Throughout history, the experiences of ordinary people are often neglected and forgotten. However, it is exactly the ordinary people who form the details of the history, and their experiences could show relations to our own lived experiences. Through referring to specific historical materials, it is possible for us to learn about life conditions of workers at that time. In the collection of the spinners’ wage book, we could access data including worker names, the amount of wage, and dates of paying wage in the Black Dyke Mills, during the time period from August 1828 to January 1841. Among the many subjects which could be focused on, we choose to approach this collection from the perspective of ordinary workers’ lives, and further extend to the topic on data privacy which could relate to our own lived experiences.
In this collection, the names of workers at list and their paid wage per week are thoroughly recorded. Basing on these data, we could calculate the number of workers at work and their average wage within a certain time period. Though these two variables are constantly changing, we discovered from an annotation in the collection that in 1835, the factory went through structural transformation on a large scale. Therefore we decided to apply data visualization to worker numbers and average wage between the time period of 1834 and 1836, to see how the transformation of the factory affected the life conditions of the workers. Research questions include: What are the changes in the number of workers at work and their average wage between 1834 and 1836? Are there any connections in them, and what do they reflect? According to the changes in the purchasing power of British pound, what are the life conditions of spinner workers at that time, comparing to modern British workers?

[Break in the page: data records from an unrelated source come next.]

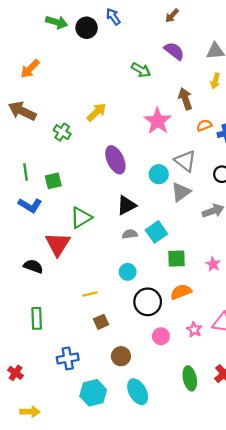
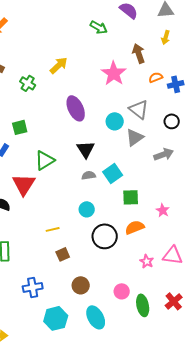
black triangle: (127, 205) -> (86, 149), turned -36
pink star: (213, 264) -> (163, 210), moved
pink circle: (161, 336) -> (122, 291), moved

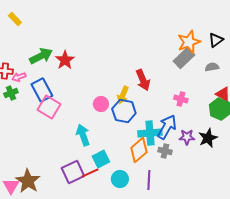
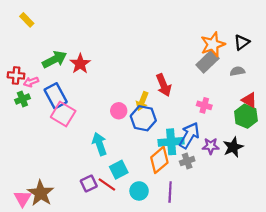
gray cross: (165, 151) -> (187, 161), turned -32
purple square: (73, 172) -> (89, 183), size x0.7
red line: (90, 173) -> (107, 185), turned 60

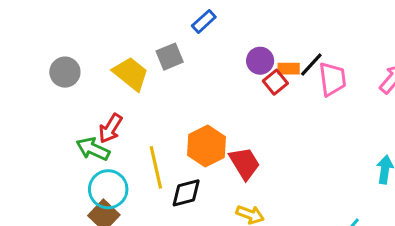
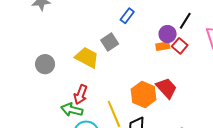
black line: (311, 65) -> (185, 21), moved
orange rectangle: (289, 69) -> (163, 46), moved
red trapezoid: (244, 163) -> (166, 88), moved

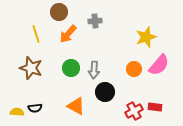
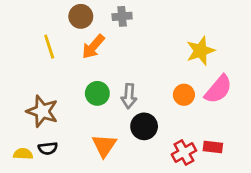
gray cross: (95, 21) -> (122, 16), moved
brown star: (31, 68) -> (42, 111), moved
orange triangle: (76, 106) -> (104, 146), turned 36

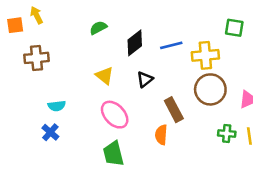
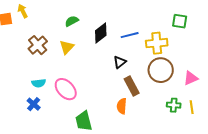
brown cross: (37, 58) -> (38, 45), moved, turned -36
yellow triangle: (105, 76) -> (67, 47), moved, turned 35
black triangle: (145, 79) -> (120, 62), moved
pink ellipse: (115, 115) -> (66, 89), moved

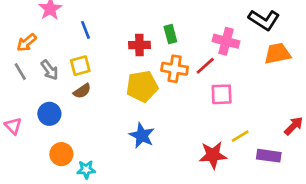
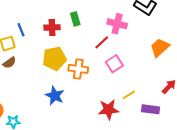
blue line: (85, 30) -> (21, 30), moved
orange trapezoid: (277, 54) -> (160, 48), moved, turned -30
orange cross: (175, 69) -> (78, 69), moved
pink square: (222, 94) -> (114, 64), turned -30

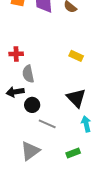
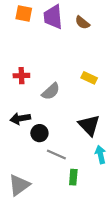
gray semicircle: (28, 74) -> (51, 91), moved, turned -120
gray triangle: (30, 151) -> (19, 185), moved
green rectangle: (73, 153) -> (73, 177), moved, turned -64

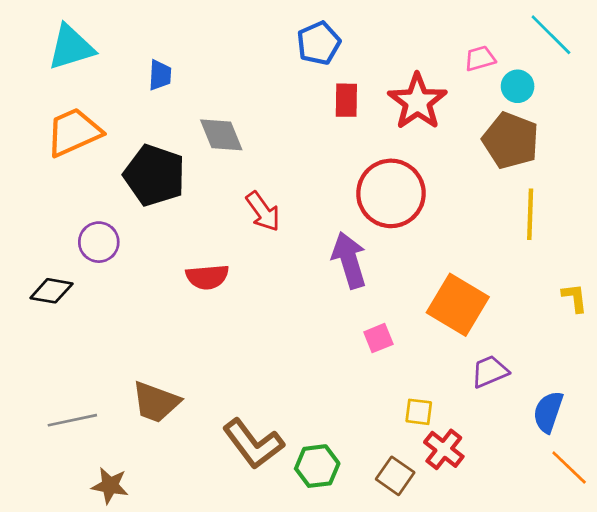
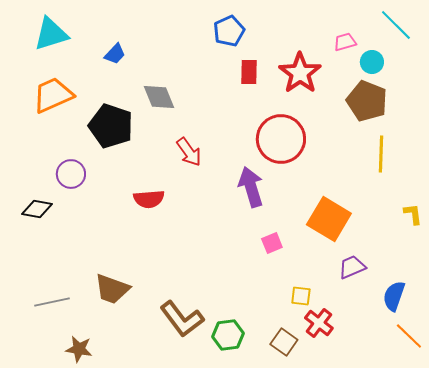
blue trapezoid: (160, 75) -> (115, 54), turned 40

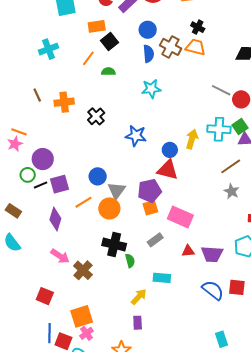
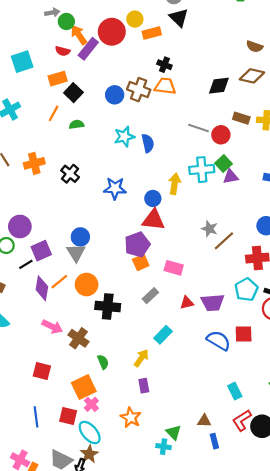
blue circle: (148, 30) -> (115, 95), moved
blue semicircle: (148, 54) -> (148, 143), moved
brown line: (231, 166) -> (224, 241), moved
black line: (41, 185) -> (26, 264), moved
gray triangle: (117, 191) -> (76, 253), moved
gray star: (232, 191) -> (209, 229), moved
orange line: (83, 202) -> (59, 282), moved
orange circle: (109, 208) -> (87, 285), moved
pink rectangle: (180, 217) -> (174, 268), size x0.7
green semicircle: (130, 261) -> (103, 362), moved
cyan rectangle: (162, 278) -> (163, 335), turned -42
blue line: (50, 333) -> (36, 417), moved

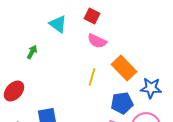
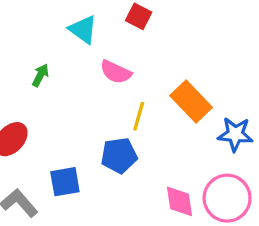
pink semicircle: (97, 41) -> (116, 72), moved
blue pentagon: (122, 103) -> (119, 156), moved

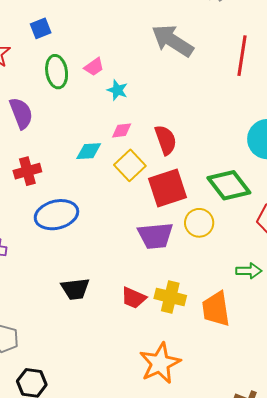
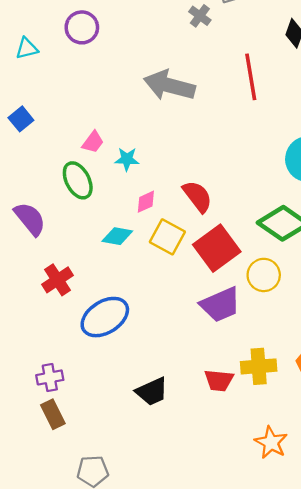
green ellipse: (57, 72) -> (78, 180), moved
cyan diamond: (89, 151) -> (117, 236), turned 32
orange star: (160, 363) -> (271, 442), size x0.7

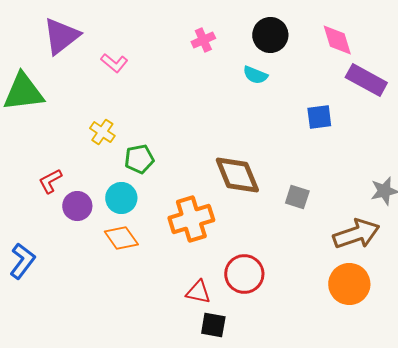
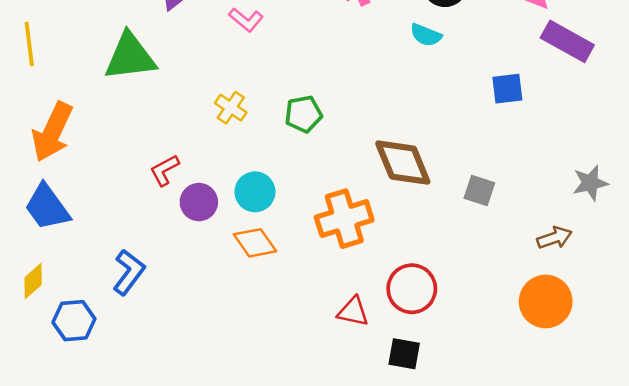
green pentagon: (139, 159) -> (303, 114), moved
brown arrow: (356, 234) -> (555, 238), size x0.6
black square: (213, 325) -> (404, 354), moved

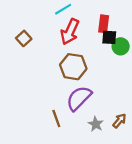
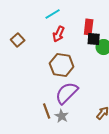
red arrow: (70, 32) -> (59, 34), size x0.7
gray star: (96, 124) -> (62, 116), moved

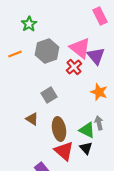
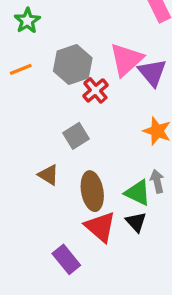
green star: (29, 24) -> (27, 21), moved
pink triangle: (80, 48) -> (126, 60), turned 40
red cross: (74, 67) -> (95, 90), moved

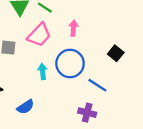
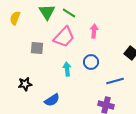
blue circle: (70, 64) -> (91, 62), size x0.6
blue line: (97, 85) -> (115, 81), turned -48

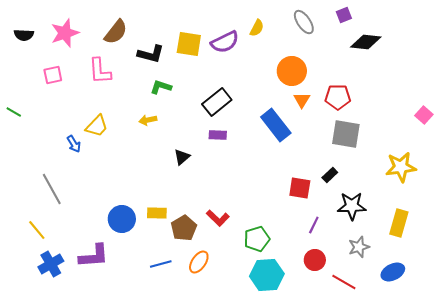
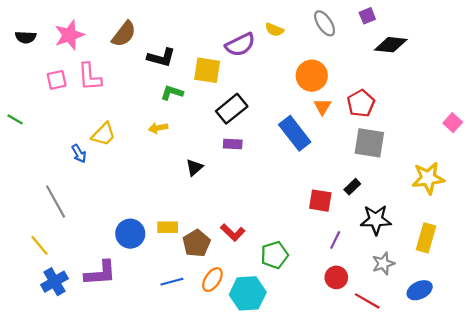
yellow semicircle: (257, 28) -> (274, 30), turned 84
yellow square: (189, 44) -> (207, 70), moved
pink L-shape: (100, 71) -> (90, 77), moved
red pentagon: (338, 97) -> (361, 103), turned -30
cyan hexagon: (267, 275) -> (248, 293), moved

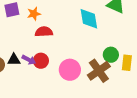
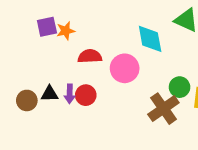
orange star: (34, 14) -> (66, 31), moved
purple arrow: (29, 60) -> (70, 94), turned 64
pink circle: (70, 70) -> (125, 68), moved

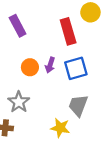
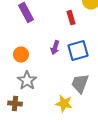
red rectangle: (68, 31) -> (71, 18), size x0.6
orange circle: (30, 67) -> (21, 55), moved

In this collection, we noticed that a worker named Andler James (supposed to be female according to the librarian) continued to work in the factory between 1838 and 1840, therefore we decided to trace her wage changes in this period, to see what we could discover. Research questions include: What are the wage changes of Andler James between 1838 and 1840? How is her wage level comparing to the average wage of spinners in 1830s’ Britain? What does this reflect? At last, we decided to reflect upon the topic of data privacy according to this collection. These data which contain names and wage information are undoubtedly personal privacy, but their existence do help us a lot in understanding historical conditions. Considering this dilemma, we choose to conclude our research by questioning ourselves: What could we learn about the relationship between data privacy and data analysis?
Through manually scraping data from the collection, we got several datasets basing on our research questions. Our first two data visualization graphs show that the largest fluctuation for the number of workers at work and their average wage between 1834 and 1836 happened in 1835 when the factory went through structural transformation. Through combining these two graphs together, we found that the number of workers and their average wage are in a negative correlation. After some research, we came up with two assumptions: The first is that the factory demand did not grow as fast as the production rate, and the second is that the workers tend to decrease efficiency when there are more people at work. Then, through comparing the purchasing power of British pound in the 1830s and today, we found that the average wage of these spinners, which was approximately 5.23 shilling per week, only equals about 43.4 pound today, which is a comparatively low number. This shows that many spinners in the 1830s have low income and lived a hard life.
Next, through scraping the wage of Andler James between 1838 and 1840, we made another visualization graph which shows that her average wage equals approximately 4.5 shilling per week. This is way less than the average wage in 1830s Britain, which is 14 shilling, even less than the average wage of spinners that we found out above. After more research, we supposed that this is related to the stereotypical image for female workers at that time, which considers them as more tolerant about work and could stand lower salaries. This also shows that wages at that time vary widely even in the same industry, and the factories tend to squeeze their workers, resulting in hard working and living conditions for ordinary workers.
Through this research, we gained some insight into social situations and living conditions of ordinary workers in 1830s Britain. Though at first sight, these data only contain unfamiliar names and wage amount, there are measures to make them narrative. The chance of accessing historical data is rare and valuable, comparing with accessing data in modern society, since the collection and analysis of data have become simpler. We would need newer moral frameworks for dealing with all kinds of data around us, so as to maintain the potential of narrative data.
What's more, since we consider individual private infomation are unnecessary in data analysis, we created several pictures that blurred names and eyes. In addition, we used AI, gave them a paragraph which illustrate the circumstance of workers, then the AI generated several pictures with imagination, which their faces are also blurred. We thought both those fancy tries reveal that private infomations are important and should be protected by laws, they are not useful and should not be used in modern data analysis.